■ **Provided material**

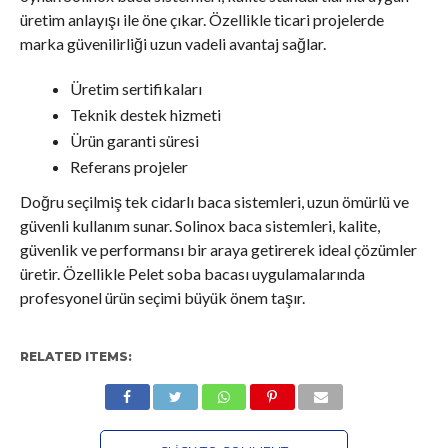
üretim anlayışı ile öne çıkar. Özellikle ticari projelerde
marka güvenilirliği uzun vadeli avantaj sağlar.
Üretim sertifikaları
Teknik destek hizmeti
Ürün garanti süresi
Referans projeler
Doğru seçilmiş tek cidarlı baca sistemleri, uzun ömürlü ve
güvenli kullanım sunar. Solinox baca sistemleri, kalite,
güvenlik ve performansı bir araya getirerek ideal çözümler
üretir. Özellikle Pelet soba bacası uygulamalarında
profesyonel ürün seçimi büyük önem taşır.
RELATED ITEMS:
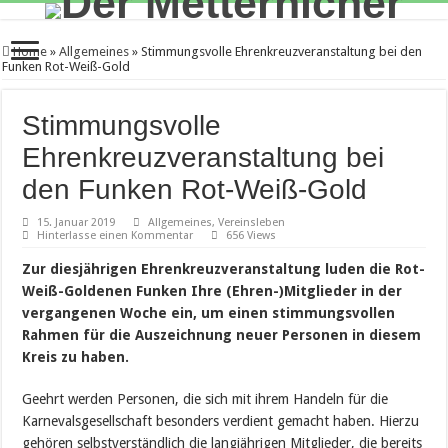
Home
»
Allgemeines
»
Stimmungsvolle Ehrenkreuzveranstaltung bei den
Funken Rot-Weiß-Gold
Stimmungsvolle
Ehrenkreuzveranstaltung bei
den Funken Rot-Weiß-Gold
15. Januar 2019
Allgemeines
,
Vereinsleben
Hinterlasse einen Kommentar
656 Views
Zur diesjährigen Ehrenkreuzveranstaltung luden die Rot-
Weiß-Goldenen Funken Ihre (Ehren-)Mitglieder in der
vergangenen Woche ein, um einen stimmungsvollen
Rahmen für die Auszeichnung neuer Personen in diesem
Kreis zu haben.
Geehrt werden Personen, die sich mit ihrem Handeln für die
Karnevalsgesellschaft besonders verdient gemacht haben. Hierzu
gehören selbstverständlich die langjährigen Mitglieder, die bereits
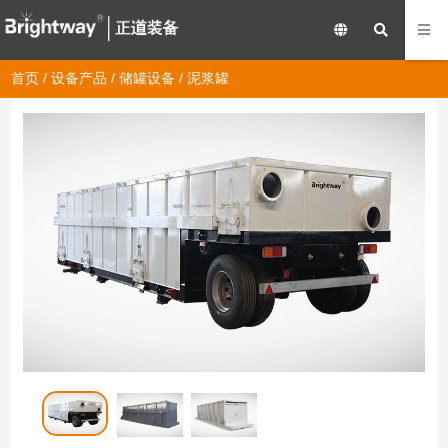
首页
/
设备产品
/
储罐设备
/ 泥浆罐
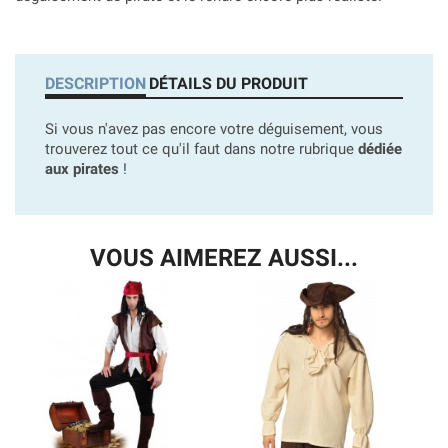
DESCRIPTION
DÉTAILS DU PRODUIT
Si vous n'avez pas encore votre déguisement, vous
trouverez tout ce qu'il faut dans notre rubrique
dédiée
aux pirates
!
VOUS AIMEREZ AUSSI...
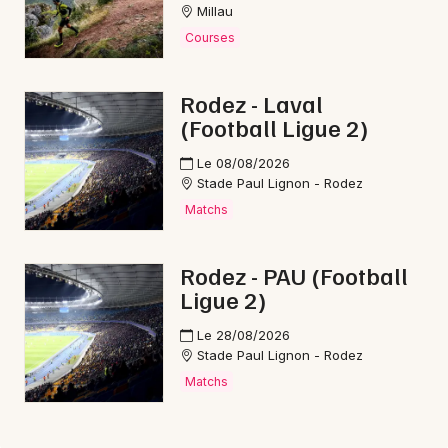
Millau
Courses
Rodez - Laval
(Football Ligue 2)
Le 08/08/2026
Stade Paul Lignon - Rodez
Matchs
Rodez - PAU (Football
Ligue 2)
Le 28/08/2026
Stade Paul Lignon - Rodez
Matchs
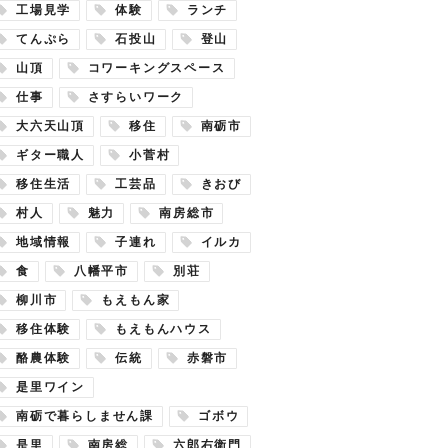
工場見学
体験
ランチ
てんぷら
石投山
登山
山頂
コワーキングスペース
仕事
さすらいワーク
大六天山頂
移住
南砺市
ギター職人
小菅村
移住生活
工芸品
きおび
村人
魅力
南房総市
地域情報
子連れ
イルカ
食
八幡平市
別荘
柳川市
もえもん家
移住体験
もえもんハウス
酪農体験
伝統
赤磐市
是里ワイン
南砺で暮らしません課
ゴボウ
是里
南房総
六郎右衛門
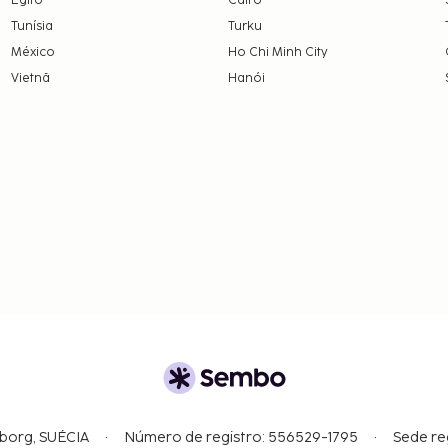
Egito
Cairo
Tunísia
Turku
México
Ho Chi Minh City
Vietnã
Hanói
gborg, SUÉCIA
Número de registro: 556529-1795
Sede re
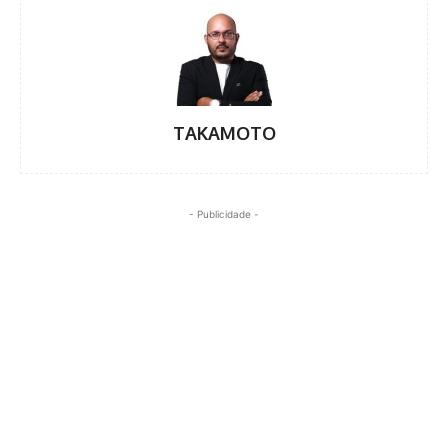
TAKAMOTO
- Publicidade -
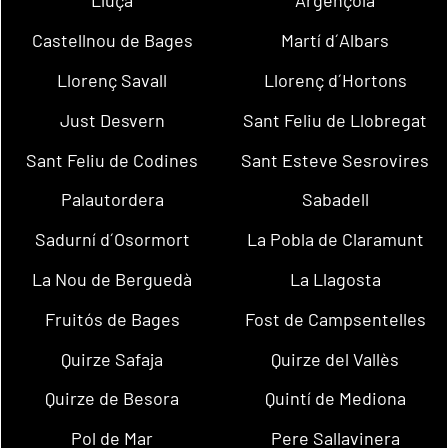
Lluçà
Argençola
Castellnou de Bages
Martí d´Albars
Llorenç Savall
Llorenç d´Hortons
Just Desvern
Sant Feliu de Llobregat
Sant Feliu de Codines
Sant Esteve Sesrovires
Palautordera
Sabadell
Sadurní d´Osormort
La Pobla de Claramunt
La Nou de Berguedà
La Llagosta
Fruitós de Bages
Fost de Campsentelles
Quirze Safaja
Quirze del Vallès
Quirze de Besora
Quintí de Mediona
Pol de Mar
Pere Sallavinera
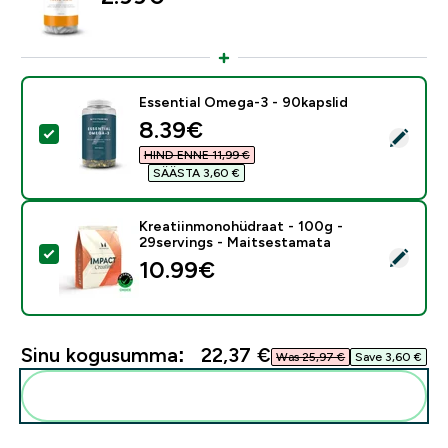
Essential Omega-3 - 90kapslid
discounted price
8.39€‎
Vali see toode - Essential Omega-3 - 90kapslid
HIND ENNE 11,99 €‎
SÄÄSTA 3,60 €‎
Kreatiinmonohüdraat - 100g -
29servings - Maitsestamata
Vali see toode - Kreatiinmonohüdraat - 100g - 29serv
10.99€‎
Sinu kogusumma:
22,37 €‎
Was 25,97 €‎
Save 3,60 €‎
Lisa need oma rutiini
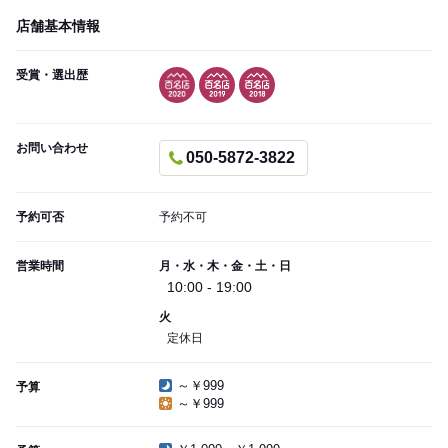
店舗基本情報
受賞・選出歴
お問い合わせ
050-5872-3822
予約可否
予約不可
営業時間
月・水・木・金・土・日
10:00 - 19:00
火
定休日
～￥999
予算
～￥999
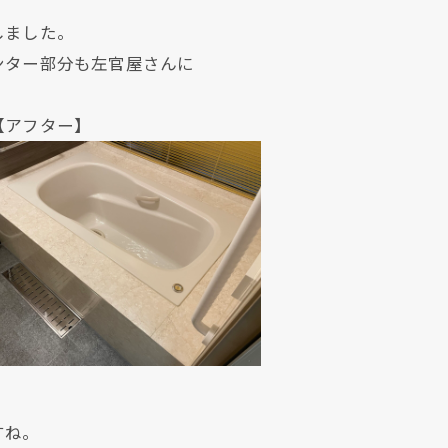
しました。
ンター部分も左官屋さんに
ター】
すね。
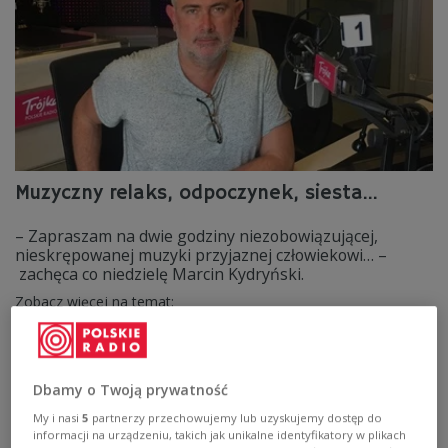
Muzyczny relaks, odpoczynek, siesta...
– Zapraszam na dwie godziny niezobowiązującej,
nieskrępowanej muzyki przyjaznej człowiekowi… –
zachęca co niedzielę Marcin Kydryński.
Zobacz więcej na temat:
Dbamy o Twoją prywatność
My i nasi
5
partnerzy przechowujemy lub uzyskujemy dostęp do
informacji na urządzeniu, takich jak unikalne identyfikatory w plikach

■ **Task brief**
Only the lines that hold the word "Quirze" are wanted; each should be pulled from the records.

■ **Completed exercise**
Quirze Safaja
Quirze del Vallès
Quirze de Besora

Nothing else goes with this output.